[Task material — start]

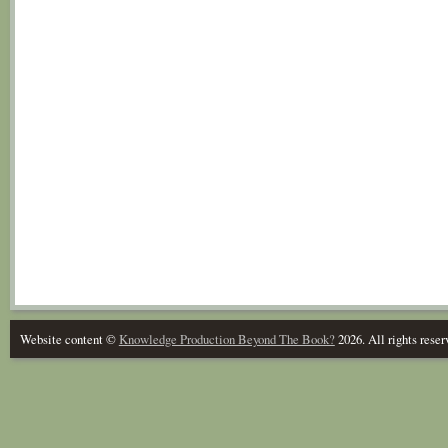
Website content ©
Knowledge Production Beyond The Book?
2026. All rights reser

[Task material — finish]
[Task material — start]

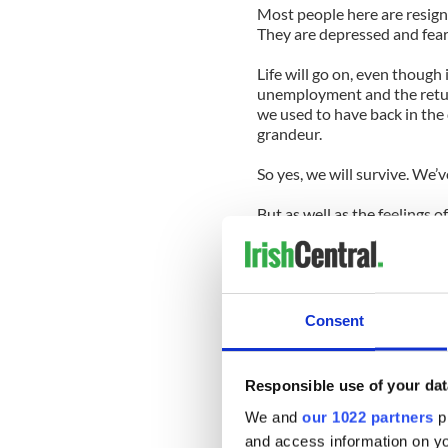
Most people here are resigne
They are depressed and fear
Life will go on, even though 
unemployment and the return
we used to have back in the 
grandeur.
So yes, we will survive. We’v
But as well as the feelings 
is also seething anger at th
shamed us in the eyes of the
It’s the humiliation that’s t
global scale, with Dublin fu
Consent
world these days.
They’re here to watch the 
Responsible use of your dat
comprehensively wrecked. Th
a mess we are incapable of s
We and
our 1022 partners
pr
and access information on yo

[Task material — finish]

#### [Work required]
The lines to show are those in the data above that include "will".

#### [Answer to this exercise]
Life will go on, even though 
So yes, we will survive. We’v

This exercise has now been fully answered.